Salvador Rueda Smithers
Miles de personas en miles de actos simultáneos congregados en la Plaza Mayor de la Nueva España, haciendo entonces lo que seguimos haciendo hoy, de quienes heredamos muchas más cosas de las que estamos dispuestos a reconocer. Bajo el título de Plaza de la Constitución, o Zócalo, Plancha Central o Plaza de Armas, el ruido sigue siendo la prueba de su gran y multisecular aliento.
Elogio del ruido
Tal vez ningún otro sitio sea tan ruidoso como la Plaza Mayor de México. Lo ha sido durante más de 500 años. De ello se quejó privadamente Margarita Maza de Juárez al restaurarse la República: el rumor constante y los estallidos de voces desde antes del amanecer hasta ya entrada la noche le hicieron imposible vivir en la esquina norte del Palacio Nacional, de cara a la Plaza. Era supervivencia remota, colonial… e indescifrable. Ruido molesto, es verdad, pero también privilegiado efecto de las relaciones humanas y sus cargas culturales. Por eso ha sido motivo de celebración literaria: el ruido del Zócalo, descrito como circunstancia de historias de la ciudad, es la prueba de la larga respiración de una sociedad viva y de una urbe que, en el mismo sitio, con el mismo nombre y las mismas piedras, ha tomado distintas formas a lo largo del tiempo.
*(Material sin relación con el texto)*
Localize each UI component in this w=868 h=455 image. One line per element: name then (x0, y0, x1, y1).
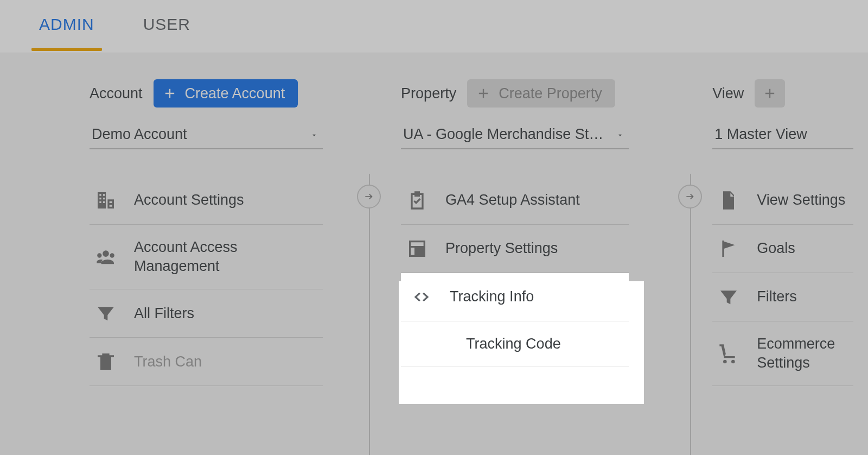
tab-admin[interactable]: ADMIN (39, 15, 94, 50)
trash-can-item[interactable]: Trash Can (90, 338, 323, 386)
layout-icon (404, 238, 430, 260)
account-label: Account (90, 85, 143, 102)
menu-label: Tracking Code (466, 334, 626, 353)
caret-down-icon (615, 126, 626, 143)
admin-tabs: ADMIN USER (0, 0, 868, 53)
tracking-info-item[interactable]: Tracking Info (401, 273, 629, 321)
filter-icon (716, 286, 742, 308)
view-selected: 1 Master View (714, 126, 807, 143)
create-view-button[interactable] (755, 79, 785, 108)
admin-columns: Account Create Account Demo Account Acco… (0, 53, 868, 412)
create-account-label: Create Account (185, 85, 285, 102)
account-header: Account Create Account (90, 79, 395, 108)
create-property-button[interactable]: Create Property (467, 79, 615, 108)
tab-user[interactable]: USER (143, 15, 190, 50)
menu-label: Account Access Management (134, 238, 320, 276)
all-filters-item[interactable]: All Filters (90, 289, 323, 338)
property-column: Property Create Property UA - Google Mer… (401, 79, 707, 412)
menu-label: Trash Can (134, 352, 320, 371)
caret-down-icon (309, 126, 320, 143)
plus-icon (762, 86, 777, 101)
code-icon (409, 286, 435, 308)
goals-item[interactable]: Goals (712, 225, 853, 273)
menu-label: Filters (757, 287, 850, 306)
property-selected: UA - Google Merchandise Sto… (403, 126, 607, 143)
menu-label: All Filters (134, 304, 320, 323)
clipboard-check-icon (404, 189, 430, 211)
buildings-icon (93, 189, 119, 211)
trash-icon (93, 351, 119, 372)
document-icon (716, 189, 742, 211)
view-label: View (712, 85, 744, 102)
account-column: Account Create Account Demo Account Acco… (90, 79, 395, 412)
ecommerce-settings-item[interactable]: Ecommerce Settings (712, 321, 853, 386)
property-header: Property Create Property (401, 79, 707, 108)
tracking-code-item[interactable]: Tracking Code (401, 321, 629, 367)
plus-icon (476, 86, 491, 101)
account-selector[interactable]: Demo Account (90, 121, 323, 149)
filter-icon (93, 302, 119, 324)
property-settings-item[interactable]: Property Settings (401, 225, 629, 273)
menu-label: Property Settings (445, 239, 626, 258)
menu-label: View Settings (757, 191, 850, 210)
menu-label: Goals (757, 239, 850, 258)
property-selector[interactable]: UA - Google Merchandise Sto… (401, 121, 629, 149)
account-menu: Account Settings Account Access Manageme… (90, 176, 323, 386)
view-menu: View Settings Goals Filters Ecommerce Se… (712, 176, 853, 386)
view-settings-item[interactable]: View Settings (712, 176, 853, 225)
ga4-setup-item[interactable]: GA4 Setup Assistant (401, 176, 629, 225)
account-settings-item[interactable]: Account Settings (90, 176, 323, 225)
account-selected: Demo Account (92, 126, 187, 143)
create-property-label: Create Property (499, 85, 602, 102)
menu-label: Ecommerce Settings (757, 334, 850, 372)
create-account-button[interactable]: Create Account (154, 79, 298, 108)
account-access-item[interactable]: Account Access Management (90, 225, 323, 289)
view-filters-item[interactable]: Filters (712, 273, 853, 321)
property-label: Property (401, 85, 456, 102)
menu-label: Tracking Info (450, 287, 626, 306)
menu-label: Account Settings (134, 191, 320, 210)
cart-icon (716, 343, 742, 364)
view-column: View 1 Master View View Settings Goals (712, 79, 868, 412)
flag-icon (716, 238, 742, 260)
view-selector[interactable]: 1 Master View (712, 121, 853, 149)
people-icon (93, 246, 119, 268)
menu-label: GA4 Setup Assistant (445, 191, 626, 210)
plus-icon (162, 86, 177, 101)
view-header: View (712, 79, 868, 108)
La memoria del oído es parca. En general, atiende sólo a episodios sueltos de la historia urbana. Así, las crónicas refieren al desesperante sonar de los atabales escuchado con temor en las casas viejas de Moctezuma durante días, y luego al silencio que preludió la huida castellana de Tenochtitlan. No mucho después, con la plaza donde antes se asentó el espacio sagrado de los mexicas, como feliz homenaje al tratado de paz entre el emperador Carlos V y el rey Francisco I de Francia en 1538, la Plaza Mayor se convirtió en cristiano teatro hiperrealista de batallas terrestres y navales, así como de la inverosímil lucha de hombres salvajes de la mitología europea en medio de un bosque de flora y fauna americanas; en esa representación –según describe Bernal Díaz del Castillo– los requiebros, gritos, juegos de lanzas y fuegos artificiales llenaron de sonidos la plaza central de la incipiente ciudad virreinal.
A partir de entonces, desde el siglo XVI hasta nuestros días, la Plaza Mayor ha sido lugar de procesiones religiosas, desfiles militares y actos cívicos, tianguis y mercados. Frecuentes serían ahí mismo las verbenas populares, en alguna época entre puestos y cajones; en otra, más reciente, entre arriates y jardineras ya también desaparecidos. Fue sede de las intermitentes entradas triunfales de virreyes, caudillos revolucionarios, dos ejércitos extranjeros invasores, un par de emperadores y varios presidentes de la República, entre trompetas, cascos de caballos, balas, alegrías y horrores. El Zócalo vio batallas de flores, corridas de toros, fiestas y cuartelazos –el último, doloroso, fue el muy sangriento de febrero de 1913, al amanecer del México moderno. ¿Es posible imaginar los ruidosos efectos de la vida urbana pasada en este espacio esencial?
Sonidos de guerra y de paz. También sonidos del progreso, como la inauguración de la estación Zócalo del camión urbano que llegaba a las puertas de la Catedral –mucho antes de que el tren subterráneo con sus sonidos en las entrañas de la tierra creara, en ese sitio, otra estación. Sonidos históricos ya sin ecos. Las reuniones políticas multitudinarias y manifestaciones de todo tipo, conciertos, un efímero museo ambulante y pistas de hielo son apenas ejemplos modernos que, seguramente, pronto se olvidarán.
Rueda Smithers, Salvador, “Un día en la Plaza Mayor de México (siglo XVIII). La ciudad y los signos”, Arqueología Mexicana, Núm. 116, pp. 44-49.
• Salvador Rueda Smithers. Historiador del Instituto Nacional de Antropología e Historia. Director del Museo Nacional de Historia, Castillo de Chapultepec.